25/01/2026
Medial and Lateral Pectoral Nerves (C5–T1)
The medial and lateral pectoral nerves arise from the brachial plexus and provide motor innervation to the anterior chest wall musculature, principally the pectoralis major and pectoralis minor. Despite their names, their anatomical positions on the chest wall are counterintuitive, as the medial pectoral nerve typically lies lateral to the lateral pectoral nerve. Their nomenclature reflects their cord of origin within the brachial plexus rather than their surface anatomy.
The lateral pectoral nerve most commonly originates from the lateral cord of the brachial plexus and carries fibres from C5 to C7, with C5 contributing in approximately half of cases. Variations exist in which it may arise directly from the anterior divisions of the upper and middle trunks. After crossing anterior to the axillary vessels, it pierces the clavipectoral fascia and enters the deep surface of pectoralis major. Within the muscle, it divides into multiple branches, typically four to seven, supplying the clavicular and upper sternal portions of pectoralis major.
The medial pectoral nerve arises from the medial cord of the brachial plexus, carrying fibres predominantly from C8 and T1, although it may originate directly from the anterior division of the inferior trunk. It usually courses posterior to the axillary artery and travels between the axillary artery and vein. In the majority of individuals, the nerve pierces pectoralis minor before continuing to supply the lower and medial portions of pectoralis major. In the remaining cases, it passes around the lateral border of pectoralis minor rather than perforating it.

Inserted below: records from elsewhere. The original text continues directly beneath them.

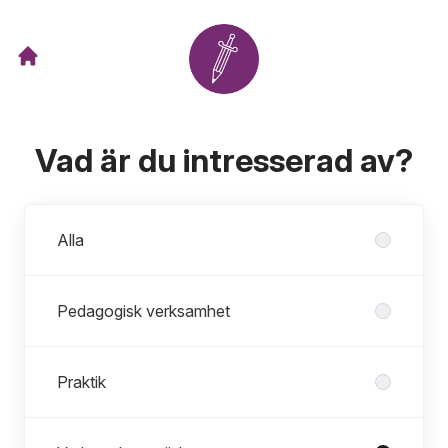
Vad är du intresserad av?
Avdelningar
Alla
Pedagogisk verksamhet
Praktik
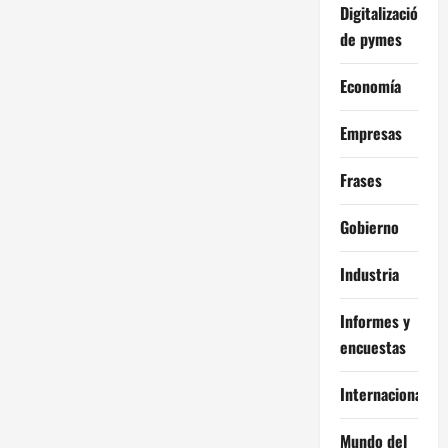
Digitalización
de pymes
Economía
Empresas
Frases
Gobierno
Industria
Informes y
encuestas
Internacional
Mundo del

A key anatomical feature is the ansa pectoralis, a neural loop formed by a communicating branch between the medial and lateral pectoral nerves. Through this loop, fibres from the lateral pectoral nerve may contribute to innervation of pectoralis minor, reinforcing the concept that both nerves participate in coordinated control of the anterior chest wall rather than functioning in isolation.
Functionally, the lateral pectoral nerve primarily supplies the proximal and clavicular regions of pectoralis major, contributing to shoulder flexion, horizontal adduction, and internal rotation. The medial pectoral nerve supplies pectoralis minor and the sternal portion of pectoralis major, with an important role in movements such as shoulder extension from a flexed position and stabilisation of the scapula via pectoralis minor.
From a clinical perspective, these nerves are highly relevant in breast and axillary surgery. During procedures such as modified radical mastectomy or axillary lymph node dissection, injury to the medial pectoral nerve can lead to partial denervation and visible wasting of the lower portions of pectoralis major. Combined injury to both medial and lateral pectoral nerves may result in complete denervation of pectoralis major, producing marked atrophy and functional loss. Surgeons must therefore take care around the apex of the axilla, where the medial pectoral nerve and branches of the thoracoacromial vessels are particularly vulnerable.
Injury to the medial pectoral nerve may present as difficulty elevating or controlling the shoulder girdle, whereas lateral pectoral nerve injury often manifests as anterior chest wall asymmetry, weakness of shoulder adduction, and visible pectoralis major atrophy, sometimes accompanied by pain. These nerves are also targets for regional anaesthesia, with ultrasound-guided pectoral nerve blocks commonly used to reduce perioperative pain in breast and thoracic procedures.
A final point worth reinforcing is the naming convention: the medial and lateral pectoral nerves are named according to their origin from the medial and lateral cords of the brachial plexus, not their position on the chest wall. This distinction is a frequent source of confusion but is essential for accurate anatomical understanding and surgical safety.